Outrunning the Slowest Is Not a Strategy—But It’s Not Entirely Wrong Either
Hello folks,
There’s an old survival joke: "You don’t need to be the fastest runner when escaping a bear—just faster than the slowest person."
I’ve heard this analogy used in cybersecurity discussions more than once. The idea is simple: as long as your defenses are better than the next organization, attackers will move on to an easier target.
And you know what? There’s some truth to this.
Most cybercriminals—especially those running ransomware operations, phishing scams, or credential stuffing attacks—aren’t chasing the most difficult targets. They’re running a business.
They want quick, easy money with the least amount of effort.

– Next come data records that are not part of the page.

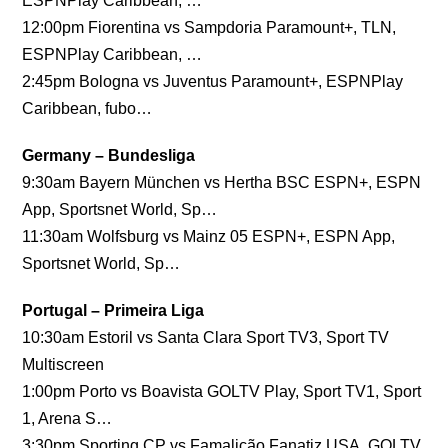
ESPNPlay Caribbean, …
12:00pm Fiorentina vs Sampdoria Paramount+, TLN,
ESPNPlay Caribbean, …
2:45pm Bologna vs Juventus Paramount+, ESPNPlay
Caribbean, fubo…
Germany – Bundesliga
9:30am Bayern München vs Hertha BSC ESPN+, ESPN
App, Sportsnet World, Sp…
11:30am Wolfsburg vs Mainz 05 ESPN+, ESPN App,
Sportsnet World, Sp…
Portugal – Primeira Liga
10:30am Estoril vs Santa Clara Sport TV3, Sport TV
Multiscreen
1:00pm Porto vs Boavista GOLTV Play, Sport TV1, Sport
1, Arena S…
3:30pm Sporting CP vs Famalicão Fanatiz USA, GOLTV,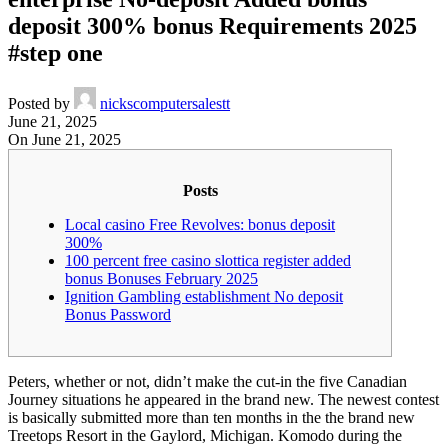
deposit 300% bonus Requirements 2025
#step one
Posted by
nickscomputersalestt
June 21, 2025
On June 21, 2025
Posts
Local casino Free Revolves: bonus deposit
300%
100 percent free casino slottica register added
bonus Bonuses February 2025
Ignition Gambling establishment No deposit
Bonus Password
Peters, whether or not, didn’t make the cut-in the five Canadian
Journey situations he appeared in the brand new. The newest contest
is basically submitted more than ten months in the the brand new
Treetops Resort in the Gaylord, Michigan. Komodo during the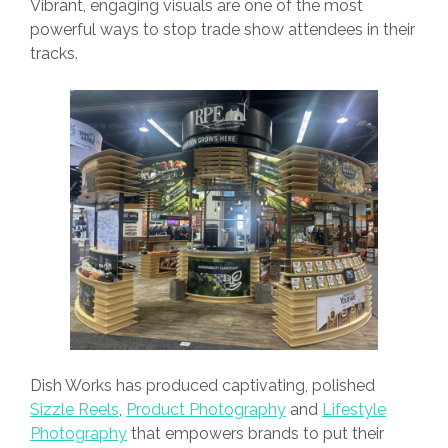
Vibrant, engaging visuals are one of the most
powerful ways to stop trade show attendees in their
tracks.
Dish Works has produced captivating, polished
Sizzle Reels
,
Product Photography
and
Lifestyle
Photography
that empowers brands to put their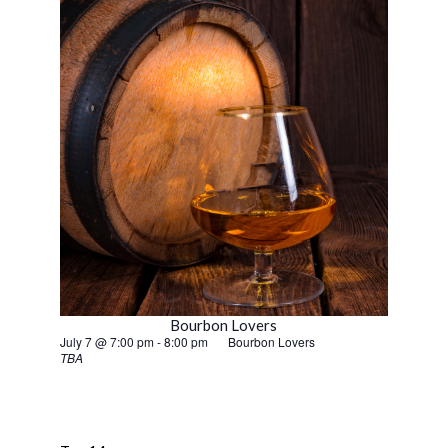
Bourbon Lovers
July 7 @ 7:00 pm
-
8:00 pm
Bourbon Lovers
TBA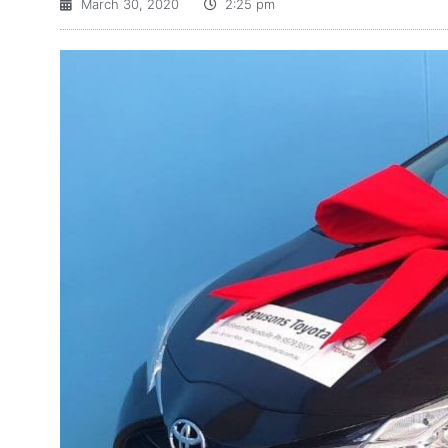
March 30, 2020
2:25 pm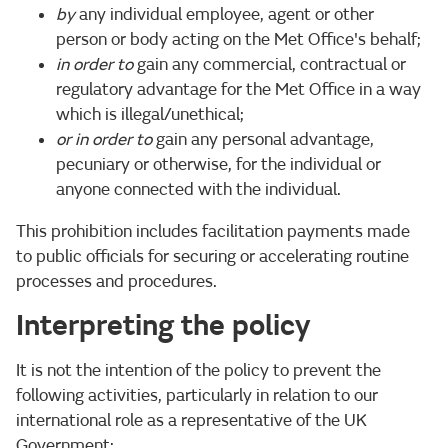
by
any individual employee, agent or other
person or body acting on the Met Office's behalf;
in order to
gain any commercial, contractual or
regulatory advantage for the Met Office in a way
which is illegal/unethical;
or in order to
gain any personal advantage,
pecuniary or otherwise, for the individual or
anyone connected with the individual.
This prohibition includes facilitation payments made
to public officials for securing or accelerating routine
processes and procedures.
Interpreting the policy
It is not the intention of the policy to prevent the
following activities, particularly in relation to our
international role as a representative of the UK
Government:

They’re not in the game to solve puzzles or flex their technical skills—they’re in it for ROI. If breaking into a company takes too much time, effort, or resources, they’ll likely move on.
In that sense, not being a low-hanging fruit is a valid strategy.
I mean, imagine two houses in a neighborhood.
One has CCTV cameras, motion sensor lights, a reinforced gate, and a barking dog.
The other has an unlocked door and a “Welcome” mat.
If you’re a burglar looking for a quick score, where do you go?
That’s why basic cyber hygiene—patching vulnerabilities, enforcing MFA, segmenting networks, limiting privileged access, and having robust backups—is still your best bet at avoiding mass-scale cybercrime.
But What If You’re the Target?
Now, here’s where the analogy falls apart.
If the attacker is specifically after you, then it doesn’t matter how “fast” you run. They will find a way.
If your company holds sensitive financial data, you’re a high-value target.
If you manage critical infrastructure, expect nation-state interest.
If you’re a supplier to big enterprises, attackers might use you as a stepping stone (hello, supply chain attacks).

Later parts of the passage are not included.